Il fait froid, un froid sec qui pique les yeux, qui modifie les couleurs du paysage pour les rendre encore plus nettes. Les rares passants qui nous croisent regardent Billy avec curiosité ou inquiétude, zut… J'ai oublié de déguiser ma sauvage bestiole. Je croise les doigts pour ne pas me retrouver face à une patrouille de flics et décide malgré tout de rejoindre le parc. Il faut que Billy se dépense et je connais des endroits discrets. Pour rentrer à l'hôtel, je trouverai une solution.

Enfin, nous arrivons, je cherche le sentier qui rejoint The Pool, bingo, il n'y a personne. Il n'y a que du blanc, du noir, du gris, mat. Plus rien ne scintille ici, tout est franc, dessiné, net. Le lac est immobile dans son enveloppe de glace, les saules pleurent, les branches décharnées rayent le ciel blanc. Les gratte-ciel se devinent à quelques pas, ce qui rend encore plus mystérieuse l'ambiance de l'endroit.

Billy s'est éloigné, attiré par les canards qui font des glissades sur le miroir. Je l'appelle. Il ne revient pas. Je siffle. Personne. Je ne peux m'empêcher de penser que tous ceux que j'aime se barrent en courant en ce moment. Hors de question de le perdre, lui aussi… Tout en courant, je continue à hurler son nom.

Je le trouve enfin, coincé dans un profond cours d'eau. Il a dû vouloir s'aventurer dessus et la glace s'est rompue. Une de ses pattes est bloquée, il gémit. J'essaye de le libérer mais c'est impossible. La panique me gagne, il faut que j'y arrive.

Enfin, il réussit à se désengager de ce piège acéré mais il est blessé. Une longue estafilade sanglante barre sa cuisse, il ne peut pas marcher. Billy pèse trop lourd, impossible pour moi de le porter.

Je l'emballe dans mon écharpe, l'attache à un tronc d'arbre, lui chuchote que je vais revenir, qu'il doit m'attendre, que ça va aller et je cours chercher de l'aide.

Le premier type que je croise me prend pour une cinglée. Il faut dire que ce doit être à ça que je ressemble : échevelée, trempée, hystérique, hurlant "My coyote is injured, help me, please".

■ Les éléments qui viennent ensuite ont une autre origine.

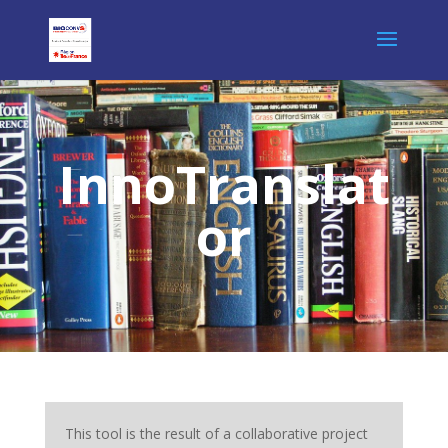
InnoTranslat
or
This tool is the result of a collaborative project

Je regarde partout, il n'y a vraiment personne. Je vois une silhouette plus loin, je cours vers elle aussi vite que je le peux tout en essayant de réfléchir à quoi dire pour ne pas l'effrayer. Je bredouille un truc, je ne sais même plus si je parle français ou anglais.

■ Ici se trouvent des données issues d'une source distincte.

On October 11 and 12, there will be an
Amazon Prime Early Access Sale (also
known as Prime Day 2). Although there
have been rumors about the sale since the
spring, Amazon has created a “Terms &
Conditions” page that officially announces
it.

  • Please, don't go ! Je suis désolée, ce que je vais vous dire va vous sembler foolish mais écoutez-moi, my coyote est blessé, il ne peut pas… walk et il est trop heavy pour que je le porte...Can you help me, please ?

L'homme me regarde interloqué et finit par comprendre ce que je balbutie tout en pleurant.

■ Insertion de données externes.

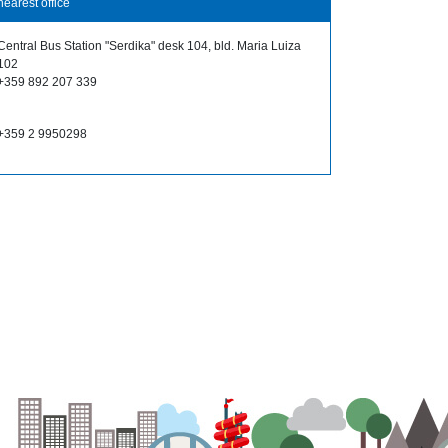
nearest office
Central Bus Station "Serdika" desk 104, bld. Maria Luiza
102
+359 892 207 339
+359 2 9950298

  • Ne vous inquiétez pas, j'ai compris et je vais vous aider. Où est votre animal ?

Tout en courant pour retrouver Billy, il m'explique qu'il parle français parce qu'il a vécu à Paris, il me dit aussi ce qu'il fait mais je ne l'écoute pas, je ne pense qu'à mon coyote.

Avec beaucoup de précautions, il regarde sa patte, détache la laisse et le prend dans ses bras. Billy se laisse faire. Il est courageux, mon sauveteur, d'oser s'approcher aussi près. Il me dit qu'il connaît un vétérinaire et qu'on va l'y emmener. On hèle un taxi, le chauffeur ne se rend même pas compte qu'il trimbale un chacal emballé dans une écharpe.

Le vétérinaire, prévenu de notre arrivée, me rassure. Il n'y a rien de grave, rien de cassé, il faut juste faire quelques points de suture. Billy boitera quelques jours mais il n'y aura pas de séquelles.

Je propose à l'inconnu de me raccompagner, il m'aidera, et je pourrai lui offrir un verre pour le remercier. Il a des obligations professionnelles et ne peut pas rester, il nous dépose à l'hôtel. Je l'invite alors pour la séance de dédicaces à la librairie et lui donne l'adresse.